Issue
I'm doing a sort of a feed with posts and comments
Post entity
public class Post extends AuditEntity {
@Lob
private String text;
@Column
private int totalCmnts = 0;
@OneToMany(fetch = FetchType.EAGER, cascade = CascadeType.ALL, orphanRemoval = true)
@JoinColumn(name = "post_id")
private Set<Comment> comments;
@ManyToOne
@JoinColumn(name = "user_id", referencedColumnName = "id")
private MEUser MEUser;
}
Comment entity
public class Comment extends AuditEntity {
@Lob
private String text;
@ManyToOne
@JoinColumn(name = "user_id", referencedColumnName = "id")
private MEUser MEUser;
}
and i have a service to delete a comment where i fetch the post and the comment, i check if the current user can execute the operation then i delete the comment and decrement the total count of comments in post entity.
the problem in the log i can see the select operation and the update operation but the delet is not executed at all and still getting HTTP 200 with @transactional annotation in the service class
I tried an SQL query and it worked fine
DELETE FROM `db-engine`.comment WHERE comment.id = 2
Service
@Override
public void deleteComment(Long commentID, Long postID, UserPrincipal currentUser) {
Comment comment = commentsRepository.findById(commentID)
.orElseThrow(() -> new ResponseStatusException(HttpStatus.NOT_FOUND));
Post post = postsRepository.findById(postID)
.orElseThrow(() -> new ResponseStatusException(HttpStatus.NOT_FOUND));
if (comment.getMEUser().getId().equals(currentUser.getId())
|| currentUser.getAuthorities().contains(new SimpleGrantedAuthority(RoleName.ROLE_ADMIN.toString()))

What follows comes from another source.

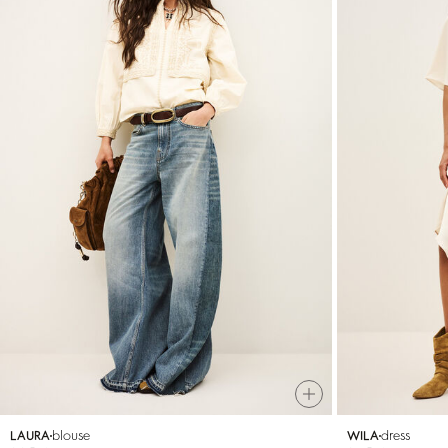
blouse
dress
LAURA
WILA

|| currentUser.getAuthorities().contains(new SimpleGrantedAuthority(RoleName.ROLE_SUPER_ADMIN.toString()))) {
commentsRepository.deleteById(comment.getId());
post.setTotalCmnts(post.getTotalCmnts() - 1);
System.out.println(comment.getId());
System.out.println("hello");
}
}
Solution
The issue is that you are changing the post
entity with post.setTotalCmnts(post.getTotalCmnts() - 1);
. This means that Hibernate will notice the difference between your entity and the data in database and flush it (thus updating the post
in the database).
Since you have @OneToMany(fetch = FetchType.EAGER, cascade = CascadeType.ALL, orphanRemoval = true)
on comments
this means that Hibernate will cascade the persist operation to comments
entities. In this list, you still have the Comment
you want to delete and thus it is created again (there might be some Hibernate optimization here that understands this and actually does not delete it from the database instead).
You need to also remove the Comment
you want to delete from the post
comments
list as follows:
commentsRepository.deleteById(comment.getId());
post.setTotalCmnts(post.getTotalCmnts() - 1);
post.setComments(post.getComments().remove(comment));
System.out.println(comment.getId());
System.out.println("hello");
Additionally, I would add a custom setComments()
method that actually updates totalCmnts
based on the given parameter, otherwise, you might have inconsistent data. Also, the getter should return a copy of the list and not the list itself, otherwise, you might have some pretty nasty bugs because you change the list elsewhere and this change gets persisted without you noticing it.